Task to carry out
Each entry below needs to be retyped exactly as given.

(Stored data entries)
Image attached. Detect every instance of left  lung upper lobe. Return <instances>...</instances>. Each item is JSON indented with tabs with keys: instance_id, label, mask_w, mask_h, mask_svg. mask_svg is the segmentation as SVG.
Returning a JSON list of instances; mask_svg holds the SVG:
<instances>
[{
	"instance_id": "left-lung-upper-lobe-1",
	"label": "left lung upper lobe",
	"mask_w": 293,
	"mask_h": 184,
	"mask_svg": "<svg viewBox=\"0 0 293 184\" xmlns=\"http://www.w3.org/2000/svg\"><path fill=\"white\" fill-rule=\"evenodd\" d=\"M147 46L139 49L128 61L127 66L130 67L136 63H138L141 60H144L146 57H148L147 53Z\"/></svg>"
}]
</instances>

Exercise answer
Image attached. Detect every instance of left  lung upper lobe. Return <instances>...</instances>. Each item is JSON indented with tabs with keys: instance_id, label, mask_w, mask_h, mask_svg. mask_svg is the segmentation as SVG.
Returning a JSON list of instances; mask_svg holds the SVG:
<instances>
[{
	"instance_id": "left-lung-upper-lobe-1",
	"label": "left lung upper lobe",
	"mask_w": 293,
	"mask_h": 184,
	"mask_svg": "<svg viewBox=\"0 0 293 184\" xmlns=\"http://www.w3.org/2000/svg\"><path fill=\"white\" fill-rule=\"evenodd\" d=\"M147 46L139 49L128 61L127 66L130 67L136 63H138L141 60H144L146 57H148L147 53Z\"/></svg>"
}]
</instances>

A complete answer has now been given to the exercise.